- Given records

__________________________________________________

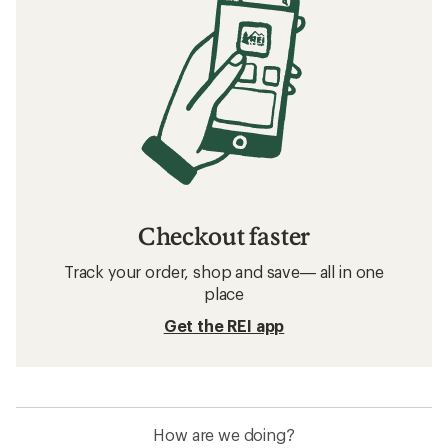
Checkout faster
Track your order, shop and save— all in one
place
Get the REI app
How are we doing?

__________________________________________________

- What you have to do
Omitting all pictures, reproduce the records above in their entirety.

- Result of the task
Checkout faster
Track your order, shop and save— all in one
place
Get the REI app
How are we doing?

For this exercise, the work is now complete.